The model has not been given an example of what the structure of the answer should look like, which makes the challenge just a little more complicated. Once again there is too much text being spewed out here. Ultimately there will be an answer that is more or less correct, but just like GPT-3, both language models spontaneously assume that there is an ID column that must be set to 1.

Using the language model locally

 Because the language model I have used so far is gigantic and cannot simply run locally on your system in two clicks, it has also been made available via your browser. This way everyone can test the capabilities of such a model. The following example is no longer via the web browser but a version that runs locally.

The result above is beautiful. The yellow text is input, and the blue text is the output code generated by the language model. Not only is the correct code generated here, a print statement is also added with the expected output of the generated code. All this without a compiler, of course.

GPyT

On Hugging Face there is a model called GPyT . This is a version of GPT-2 that has been trained from scratch on 80GB of Python code. Obviously this version will not outweigh Codex, but at least you can fully study this model and test it to its limits. The author warns against use in production, as the model could easily spit out harmful or copyrighted code.

Conclusion

It looks like language models that automatically generate code could eventually become part of everyday life for some programmers.
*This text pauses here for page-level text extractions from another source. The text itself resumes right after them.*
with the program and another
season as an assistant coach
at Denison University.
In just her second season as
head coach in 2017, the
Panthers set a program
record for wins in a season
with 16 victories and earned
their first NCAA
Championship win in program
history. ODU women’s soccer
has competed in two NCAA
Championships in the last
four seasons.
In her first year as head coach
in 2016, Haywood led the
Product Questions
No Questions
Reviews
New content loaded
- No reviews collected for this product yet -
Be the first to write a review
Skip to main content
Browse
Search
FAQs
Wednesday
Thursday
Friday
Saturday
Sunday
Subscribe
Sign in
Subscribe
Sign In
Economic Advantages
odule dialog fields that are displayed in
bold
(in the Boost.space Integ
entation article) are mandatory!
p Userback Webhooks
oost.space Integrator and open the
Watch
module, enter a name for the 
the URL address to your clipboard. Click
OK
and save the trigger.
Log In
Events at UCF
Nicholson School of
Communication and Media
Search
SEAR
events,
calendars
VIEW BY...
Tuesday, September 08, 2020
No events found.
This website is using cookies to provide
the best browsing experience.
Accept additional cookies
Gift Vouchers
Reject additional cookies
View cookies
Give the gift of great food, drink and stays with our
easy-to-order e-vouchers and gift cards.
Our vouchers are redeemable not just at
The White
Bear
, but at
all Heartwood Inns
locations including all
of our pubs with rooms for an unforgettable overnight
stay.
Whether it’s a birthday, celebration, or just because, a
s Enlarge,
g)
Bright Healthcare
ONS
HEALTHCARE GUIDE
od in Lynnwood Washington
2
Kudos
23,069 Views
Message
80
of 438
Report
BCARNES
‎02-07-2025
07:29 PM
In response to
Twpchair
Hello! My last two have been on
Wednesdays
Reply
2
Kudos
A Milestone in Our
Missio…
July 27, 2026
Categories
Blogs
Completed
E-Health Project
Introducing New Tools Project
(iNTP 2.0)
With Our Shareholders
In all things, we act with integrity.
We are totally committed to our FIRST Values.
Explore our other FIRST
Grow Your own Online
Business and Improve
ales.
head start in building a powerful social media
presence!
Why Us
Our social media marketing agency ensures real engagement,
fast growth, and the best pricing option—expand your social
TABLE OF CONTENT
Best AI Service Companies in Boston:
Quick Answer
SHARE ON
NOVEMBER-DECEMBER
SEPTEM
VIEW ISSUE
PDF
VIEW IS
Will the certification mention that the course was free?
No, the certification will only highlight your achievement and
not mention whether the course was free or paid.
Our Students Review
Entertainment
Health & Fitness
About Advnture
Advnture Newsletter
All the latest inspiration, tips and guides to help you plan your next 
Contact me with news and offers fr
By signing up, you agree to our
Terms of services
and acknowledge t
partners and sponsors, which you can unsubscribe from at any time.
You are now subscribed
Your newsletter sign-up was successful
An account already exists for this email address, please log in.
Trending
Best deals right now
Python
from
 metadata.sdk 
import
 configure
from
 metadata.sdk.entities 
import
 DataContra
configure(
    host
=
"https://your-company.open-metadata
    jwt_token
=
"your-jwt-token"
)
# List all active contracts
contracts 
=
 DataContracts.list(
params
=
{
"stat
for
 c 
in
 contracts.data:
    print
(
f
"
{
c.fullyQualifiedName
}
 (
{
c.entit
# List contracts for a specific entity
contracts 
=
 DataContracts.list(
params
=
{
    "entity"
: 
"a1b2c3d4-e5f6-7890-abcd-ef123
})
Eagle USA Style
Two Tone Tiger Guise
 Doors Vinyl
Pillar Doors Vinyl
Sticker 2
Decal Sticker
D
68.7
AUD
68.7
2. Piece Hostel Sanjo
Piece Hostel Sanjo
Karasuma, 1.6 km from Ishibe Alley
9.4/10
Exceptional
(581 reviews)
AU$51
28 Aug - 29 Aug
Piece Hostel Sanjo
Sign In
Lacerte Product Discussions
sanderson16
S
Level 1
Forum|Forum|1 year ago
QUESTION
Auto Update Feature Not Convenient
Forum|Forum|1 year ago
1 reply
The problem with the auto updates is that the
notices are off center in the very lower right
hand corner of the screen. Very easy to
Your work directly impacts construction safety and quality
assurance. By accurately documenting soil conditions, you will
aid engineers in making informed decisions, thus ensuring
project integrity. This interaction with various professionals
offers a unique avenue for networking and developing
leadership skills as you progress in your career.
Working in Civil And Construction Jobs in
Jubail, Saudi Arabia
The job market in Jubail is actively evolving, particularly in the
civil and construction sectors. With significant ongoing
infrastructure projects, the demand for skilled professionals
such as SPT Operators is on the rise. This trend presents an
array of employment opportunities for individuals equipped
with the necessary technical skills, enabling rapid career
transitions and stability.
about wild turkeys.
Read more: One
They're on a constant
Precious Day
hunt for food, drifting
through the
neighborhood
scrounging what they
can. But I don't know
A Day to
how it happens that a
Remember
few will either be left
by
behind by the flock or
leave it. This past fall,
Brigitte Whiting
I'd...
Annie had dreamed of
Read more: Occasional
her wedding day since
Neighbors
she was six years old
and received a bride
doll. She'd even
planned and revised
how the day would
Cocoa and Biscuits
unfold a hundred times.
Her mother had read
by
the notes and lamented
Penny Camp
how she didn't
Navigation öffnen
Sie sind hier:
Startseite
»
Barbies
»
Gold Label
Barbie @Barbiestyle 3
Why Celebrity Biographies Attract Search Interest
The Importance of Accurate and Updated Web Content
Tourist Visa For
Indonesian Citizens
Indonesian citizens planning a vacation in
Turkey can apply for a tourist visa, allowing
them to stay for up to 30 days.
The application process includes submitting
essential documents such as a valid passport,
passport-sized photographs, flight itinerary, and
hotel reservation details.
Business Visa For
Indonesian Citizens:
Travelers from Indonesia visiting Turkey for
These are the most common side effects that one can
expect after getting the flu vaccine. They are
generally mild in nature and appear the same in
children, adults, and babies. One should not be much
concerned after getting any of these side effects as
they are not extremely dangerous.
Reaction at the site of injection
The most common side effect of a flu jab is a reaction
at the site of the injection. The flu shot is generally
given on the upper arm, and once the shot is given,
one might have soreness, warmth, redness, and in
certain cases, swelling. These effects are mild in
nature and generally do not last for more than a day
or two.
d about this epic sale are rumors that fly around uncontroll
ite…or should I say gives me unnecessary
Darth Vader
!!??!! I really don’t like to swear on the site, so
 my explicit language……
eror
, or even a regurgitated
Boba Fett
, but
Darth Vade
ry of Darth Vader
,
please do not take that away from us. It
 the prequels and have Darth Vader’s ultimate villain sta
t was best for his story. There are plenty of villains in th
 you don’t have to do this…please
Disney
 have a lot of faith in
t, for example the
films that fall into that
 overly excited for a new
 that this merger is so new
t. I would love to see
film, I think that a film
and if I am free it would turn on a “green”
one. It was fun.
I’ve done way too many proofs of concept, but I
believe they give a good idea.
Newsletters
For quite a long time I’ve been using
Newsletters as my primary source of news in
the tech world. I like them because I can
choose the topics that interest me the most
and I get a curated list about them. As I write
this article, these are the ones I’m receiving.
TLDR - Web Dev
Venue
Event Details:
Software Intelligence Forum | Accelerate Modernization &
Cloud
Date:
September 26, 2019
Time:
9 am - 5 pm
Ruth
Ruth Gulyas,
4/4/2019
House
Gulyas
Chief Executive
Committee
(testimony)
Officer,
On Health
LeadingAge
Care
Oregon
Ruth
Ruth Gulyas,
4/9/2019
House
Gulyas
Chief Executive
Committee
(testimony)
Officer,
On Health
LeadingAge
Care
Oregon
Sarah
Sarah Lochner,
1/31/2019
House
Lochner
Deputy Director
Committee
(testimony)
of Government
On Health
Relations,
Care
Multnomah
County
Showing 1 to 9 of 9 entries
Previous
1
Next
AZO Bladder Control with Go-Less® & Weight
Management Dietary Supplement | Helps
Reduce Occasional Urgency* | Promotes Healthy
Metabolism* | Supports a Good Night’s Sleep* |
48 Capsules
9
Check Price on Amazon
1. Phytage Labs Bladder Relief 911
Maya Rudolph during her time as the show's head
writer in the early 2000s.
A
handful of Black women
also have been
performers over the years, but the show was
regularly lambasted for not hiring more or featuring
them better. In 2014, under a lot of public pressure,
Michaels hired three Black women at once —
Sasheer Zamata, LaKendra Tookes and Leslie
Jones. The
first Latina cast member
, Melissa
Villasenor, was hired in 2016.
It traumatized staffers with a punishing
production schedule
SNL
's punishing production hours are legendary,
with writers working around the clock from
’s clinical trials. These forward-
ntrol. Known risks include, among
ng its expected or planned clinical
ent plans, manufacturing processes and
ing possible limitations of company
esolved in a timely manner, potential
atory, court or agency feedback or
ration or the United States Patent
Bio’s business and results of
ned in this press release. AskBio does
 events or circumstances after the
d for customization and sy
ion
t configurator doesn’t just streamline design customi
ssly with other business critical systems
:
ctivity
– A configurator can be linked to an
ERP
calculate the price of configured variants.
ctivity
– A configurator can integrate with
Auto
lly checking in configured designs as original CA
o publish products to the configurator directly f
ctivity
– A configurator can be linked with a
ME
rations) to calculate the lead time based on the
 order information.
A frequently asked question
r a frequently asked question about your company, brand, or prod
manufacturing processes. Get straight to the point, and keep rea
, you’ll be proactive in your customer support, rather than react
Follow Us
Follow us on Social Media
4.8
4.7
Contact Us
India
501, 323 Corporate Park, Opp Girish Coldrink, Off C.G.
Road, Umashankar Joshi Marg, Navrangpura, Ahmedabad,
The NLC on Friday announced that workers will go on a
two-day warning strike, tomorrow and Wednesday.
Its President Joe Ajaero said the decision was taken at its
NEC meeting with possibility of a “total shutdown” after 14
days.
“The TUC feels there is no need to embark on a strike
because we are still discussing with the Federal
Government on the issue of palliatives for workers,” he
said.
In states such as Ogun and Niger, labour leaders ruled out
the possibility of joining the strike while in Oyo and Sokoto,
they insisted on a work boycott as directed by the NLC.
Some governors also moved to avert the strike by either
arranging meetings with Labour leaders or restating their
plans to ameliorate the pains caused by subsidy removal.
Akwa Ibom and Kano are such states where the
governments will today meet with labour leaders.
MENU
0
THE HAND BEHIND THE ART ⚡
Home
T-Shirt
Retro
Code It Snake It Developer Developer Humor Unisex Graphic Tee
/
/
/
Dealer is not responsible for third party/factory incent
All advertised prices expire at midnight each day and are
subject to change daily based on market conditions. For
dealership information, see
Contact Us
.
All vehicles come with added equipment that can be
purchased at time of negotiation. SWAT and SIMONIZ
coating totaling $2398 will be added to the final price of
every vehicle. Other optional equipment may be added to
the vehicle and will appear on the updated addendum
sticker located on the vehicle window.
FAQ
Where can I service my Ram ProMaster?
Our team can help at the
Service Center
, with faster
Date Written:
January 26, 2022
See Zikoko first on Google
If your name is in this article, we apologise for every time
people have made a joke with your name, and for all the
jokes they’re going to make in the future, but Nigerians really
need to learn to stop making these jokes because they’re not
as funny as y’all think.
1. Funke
However, at this point it is still a gimmick to use for research or personal projects. It remains to be seen to what extent the hype will catch on and be successful.

Since GPT-4 may be up to 500x larger than GPT-3, there is a real chance that major leaps in programming assistance will be made in the near future. EleutherAI is also not standing still and is busy releasing an open source and worthy alternative to GPT-3. These models will undoubtedly have more and more use cases for use in our daily lives.